Don’t Buy A Used Car in Costa Rica — 6 Comments

  1. Sorry for your misfortune. I bought 2 year old Daihatsu Terrios, four years ago. Aside from putting on 2 sets of tires and two new battery, the car has never given me one lick of trouble. I can not and will not recommend bringing a car unless it is something you have owned back home for several years, you are intimate with it’s history and you can easily get it repaired here.

  2. Andy: well yeah, 2 years old is “new.” Right?
    As far as knowing the car? A CarFax will handle that, plus if you have it rebuilt in U.S. it’s in “like new” condition.
    Sure ’nuff, if their ain’t parts here, no sense messing with importing it!
    Thanks for commenting!

    • Sorry your experiences have been bad. Have you bought used cars in the US too? I think you might have the same problem if you did without proper guidance.

      In buying a used car anywhere, take it to a trusted mechanic and pay for a total inspection of the car. Money well spent.. You know the real and potential problems before you buy.
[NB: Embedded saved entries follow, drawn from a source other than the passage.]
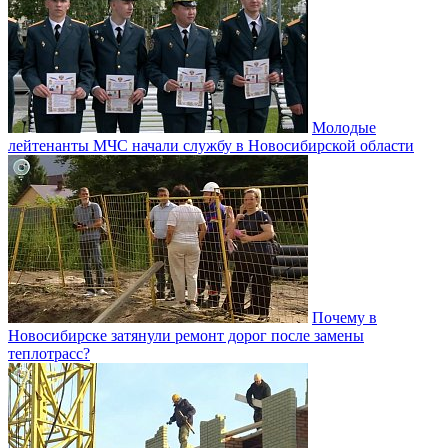
Молодые
лейтенанты МЧС начали службу в Новосибирской области
Почему в
Новосибирске затянули ремонт дорог после замены
теплотрасс?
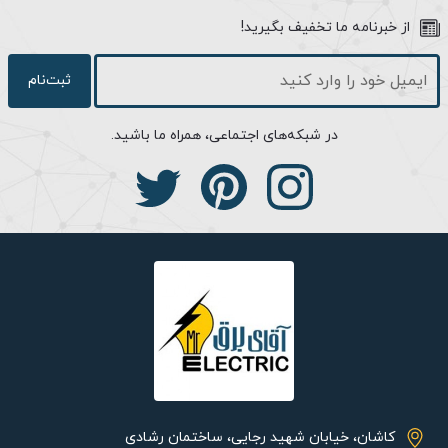
از خبرنامه ما تخفیف بگیرید!
ثبت‌نام
در شبکه‌های اجتماعی، همراه ما باشید.
کاشان، خیابان شهید رجایی، ساختمان رشادی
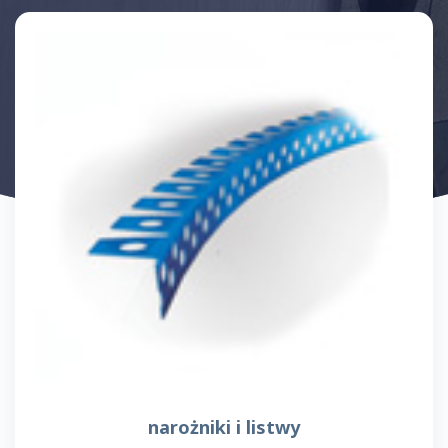
narożniki i listwy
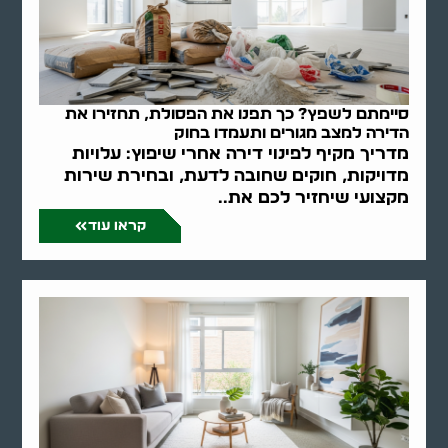
סיימתם לשפץ? כך תפנו את הפסולת, תחזירו את
הדירה למצב מגורים ותעמדו בחוק
מדריך מקיף לפינוי דירה אחרי שיפוץ: עלויות
מדויקות, חוקים שחובה לדעת, ובחירת שירות
מקצועי שיחזיר לכם את..
קראו עוד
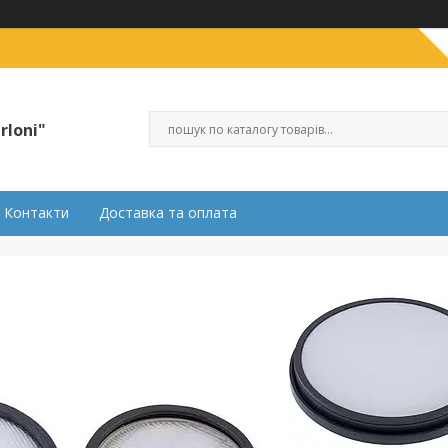
rloni"
Контакти
Доставка та оплата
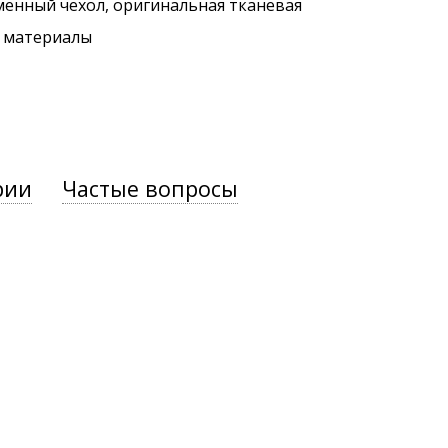
менный чехол, оригинальная тканевая
. материалы
рии
Частые вопросы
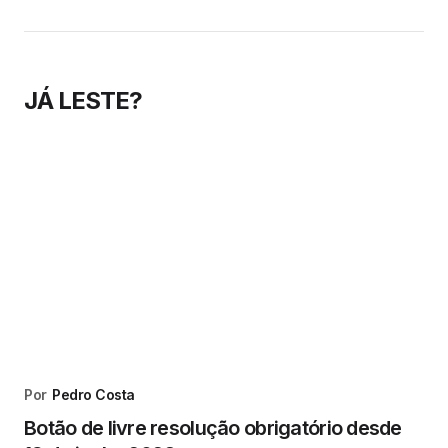
JÁ LESTE?
Por
Pedro Costa
Botão de livre resolução obrigatório desde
      My current car I bought from the US Embassy in a auction. My mechanic checked it out before I bought it. I knew the problems and deducted them from my bid price and still bought for less.

      Yes, Costa Rican cars have more road abuse and stop and go driving generally. But the problems are no different than the US and need to be checked out before you buy..

      I have imported the car that I bought new in the US and the auction car… No noticeable difference except that it is easier to get parts and service on a Nissan than a Jeep.

      Good luck…

      • Nope, never bought a used car before I moved to Costa Rica. You are right sir!
        You did bring up another point: the trusted mechanic. How do you find one of those without having a car that needs a lot of mechanical work?
        Yeah, the problems here are substantially different than the US because at least in the US there are some consumer protection laws, eg: no rolling back odometers, no rebuilding totally smashed up cars without disclosure.
        Also there is Carfax and the like in the U.S. No such animal here.

        • I understand the delimna.. To find a trusted, reliable mechanic… the first thing that I would do is get references on one in the area that I live from a fairly reliable source like the Costa Rica Living Group on Yahoo, for example. After I found a reliable mechanic, I would find out what brand of car he likes to work on and buy one of those… Usually the most popular in Costa Rica are the Asian imports.. the rice burners…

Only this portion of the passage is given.